Welche Tragweite hat die Vorschrift, daß eine aus dem Gesamtgut erfolgende Zuwendung an einen Abkömmling, der nur von einem der Ehegatten abstammt, als von diesem Ehegatten gemacht gilt?

Tatbestand

Die in kinderloser Ehe und in allgemeiner Gütergemeinschaft lebenden Eheleute Albert und Anna P. in Marsdorf haben am 5. Mai 1905 ein gemeinschaftliches Testament errichtet und darin als Erben sich gegenseitig und als Nacherben die Beklagten eingesetzt, welche Kinder der Ehefrau P. aus deren erster Ehe sind. Die Ehefrau P. ist am 30. November 1911, der Ehemann am 19. August 1912 gestorben. Beim Ableben des letzteren war seine Mutter noch am Leben und machte Ansprüche auf den Pflichtteil geltend; die Erben behaupteten aber, daß der Nachlaß überschuldet sei und deshalb ein Pflichtteil der Mutter nicht, in Frage komme. Auf Grund Abtretung seitens der Mutter des Albert P. macht nunmehr die Klägerin den Anspruch auf den Pflichtteil geltend. Das Landgericht hat die Klage abgewiesen. Auf die Berufung der Klägerin hat das Oberlandesgericht ein Teilurteil erlassen, durch das unter anderem in Höhe von 4503,03 M die Berufung der Klägerin zurückgewiesen wurde. Die von der Klägerin eingelegte Revision hatte zum Teil Erfolg, nämlich soweit in Höhe von 3750 M die Berufung zurückgewiesen worden war.

Gründe

"Den hauptsächlichsten Streitpunkt bildet die Frage, ob für die Berechnung des Pflichtteils der Mutter des Albert P. ein Betrag von 15000 M dem Nachlasse des Genannten hinzuzurechnen sei oder nicht. Mit diesem Betrage hat es folgende Bewandtnis:

Auch schon in der früheren Ehe der Ehefrau P., aus welcher die Beklagten stammen, hatte Gütergemeinschaft bestanden.

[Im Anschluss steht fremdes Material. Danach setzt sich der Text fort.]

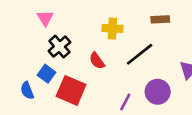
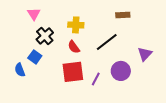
yellow cross: (112, 28) -> (76, 25), moved
red square: (71, 90) -> (73, 72), moved, turned -30

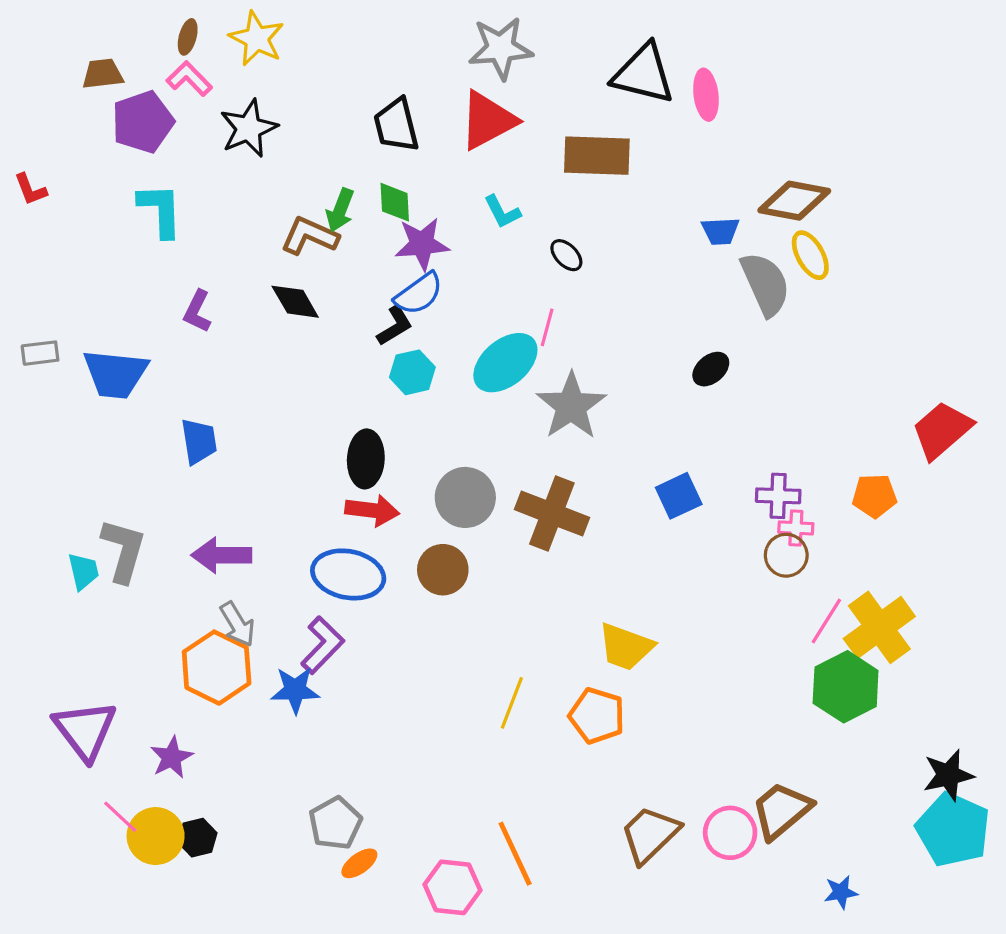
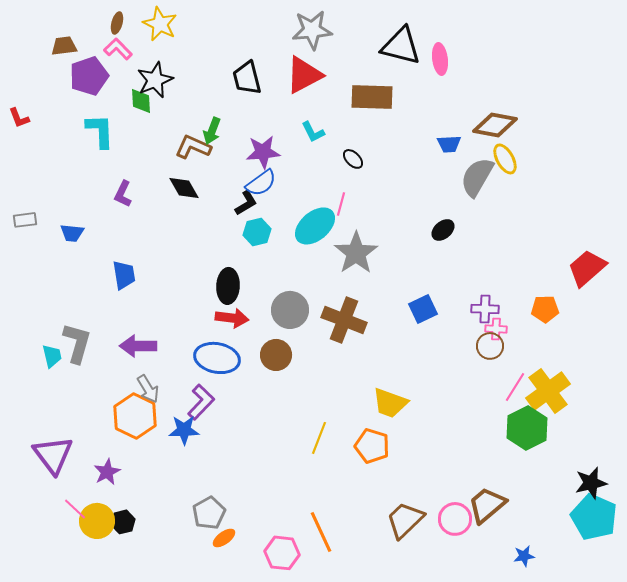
green diamond: (395, 202) -> (141, 101), moved
gray semicircle: (765, 284) -> (477, 177), turned -126
blue trapezoid: (115, 374) -> (72, 233), size x0.6

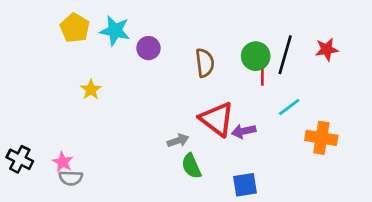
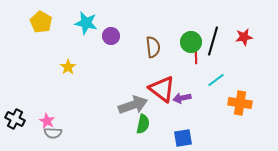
yellow pentagon: (75, 28) -> (41, 22), moved
gray arrow: (178, 141) -> (133, 105), size x1.8
green semicircle: (191, 166) -> (143, 124), turned -144

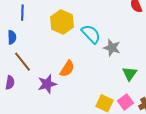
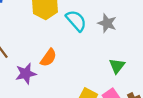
gray star: (112, 48) -> (107, 23), moved

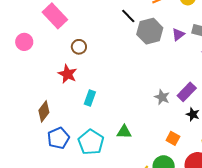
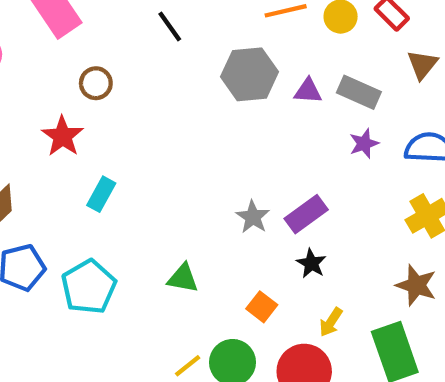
black line: (128, 16) -> (170, 26), moved
purple triangle: (178, 34) -> (308, 91), turned 32
green triangle: (124, 132) -> (183, 278), moved

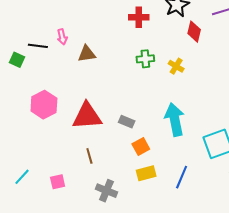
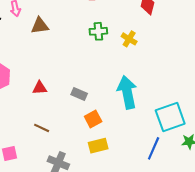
red triangle: (87, 116) -> (40, 88), size x0.5
brown line: (89, 156) -> (42, 128), turned -49
blue line: (182, 177) -> (154, 148), moved

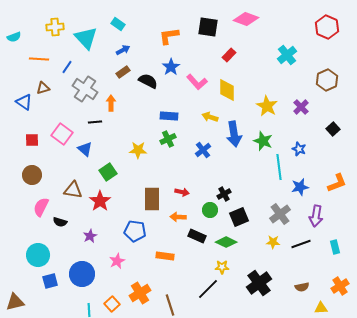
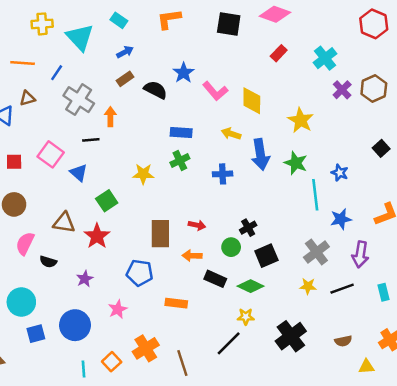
orange L-shape: (169, 36) -> (169, 19), moved
red rectangle: (229, 55) -> (279, 53), moved
purple cross: (301, 107) -> (342, 90), moved
blue cross: (203, 150) -> (223, 174), turned 35

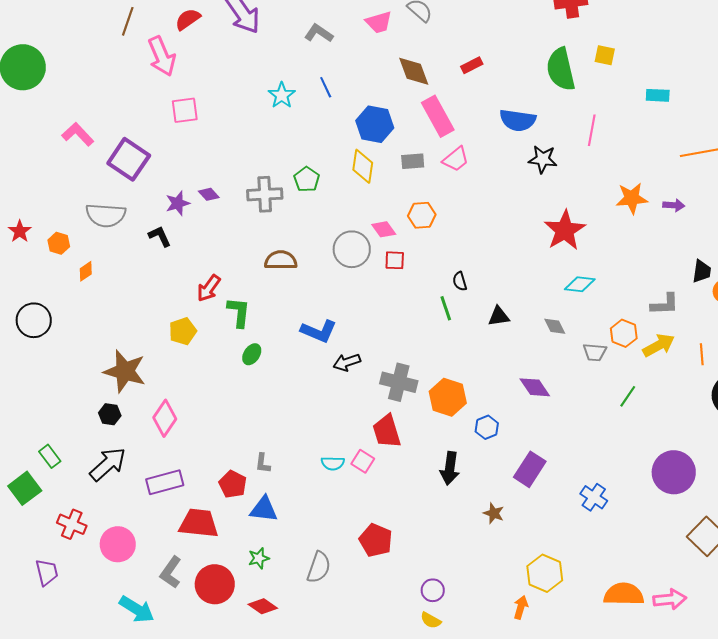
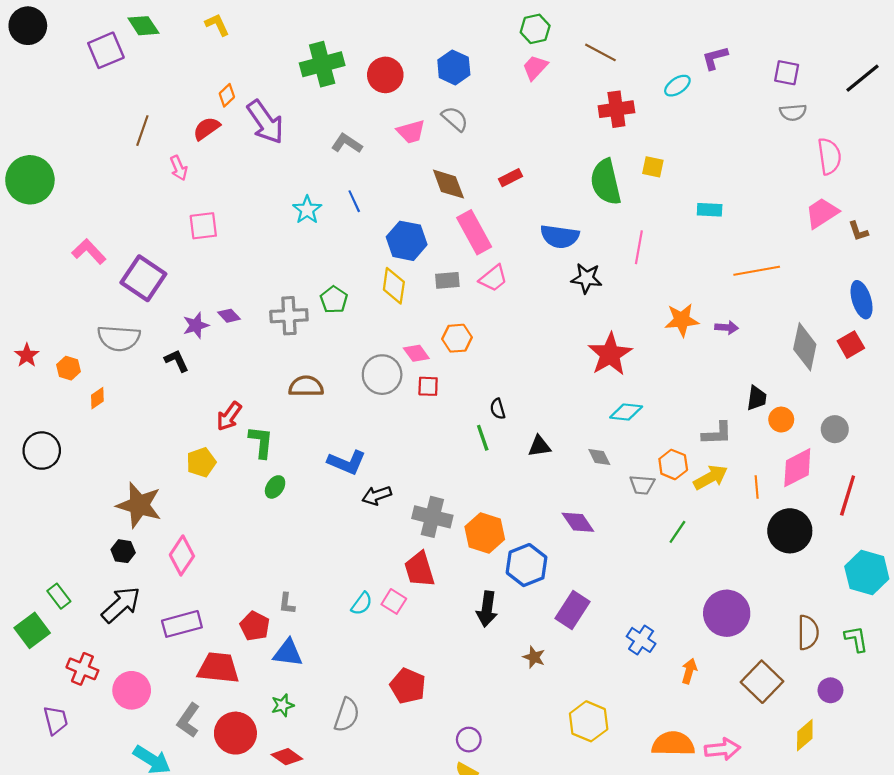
pink arrow: (162, 56) -> (179, 168), size x0.6
blue hexagon: (487, 427) -> (527, 565), size x1.6
cyan semicircle: (333, 463) -> (362, 604), turned -55
orange arrow: (521, 607) -> (689, 671), moved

Vor Eingehung der zweiten Ehe hatte sich die Genannte mit ihren Kindern in der Weise auseinandergesetzt, daß sie den Bauernhof übernahm und jedes der Kinder 1500 M zugewiesen bekam, so daß die Kinder kraft Tatteilung wegen ihrer Ansprüche an den väterlichen und den mütterlichen Nachlaß abgefunden waren. Als jedoch später der von der Mutter in die Gütergemeinschaft der zweiten Ehe eingebrachte Bauernhof zu einem Preise verkauft wurde, der viel höher war als der bei der Teilung mit den Kindern zugrunde gelegte Wert, und ein Reinerlös von 15000 M verblieb, beschlossen die Eheleute P., den erstehelichen Kindern einen Ausgleich für das ihnen bei der Teilung entgangene Vermögen zu verschaffen. Sie bestimmten deshalb in ihrem gemeinschaftlichen Testament - worin sie sich gegenseitig zu Erben und die genannten Kinder zu Nacherben einsetzten -; daß die Kinder für den Fall des Vorablebens der Ehefrau nicht erst beim Eintritte des Nacherbfalls, dem Ableben des Ehemanns, bedacht sein, sondern daß sie schon bei Erreichung der Volljährigkeit je 7500 M und zwar als Vermächtnis erhalten sollten, wobei aber ausdrücklich bestimmt wurde, daß durch dieses Vermächtnis nur der Nachlaß der Ehefrau P. beschwert sein und daß es nur dann wirksam sein solle, wenn der Betrag dieses Nachlasses dafür ausreichend sei. Schon bald nach der Errichtung des Testaments verkauften die Eheleute P. auch denjenigen Bauernhof, den der Ehemann in die Gütergemeinschaft eingebracht hatte, und hierbei wurde vom Kaufgeld ein hypothekarisch gesicherter Betrag von 15000 M den beiden Kindern erster Ehe zu gleichen Teilen zugewiesen. Daß neben dieser Zuwendung auch der Vermächtnisanordnung noch eine Bedeutung zukäme, wird von den Beklagten nicht geltend gemacht.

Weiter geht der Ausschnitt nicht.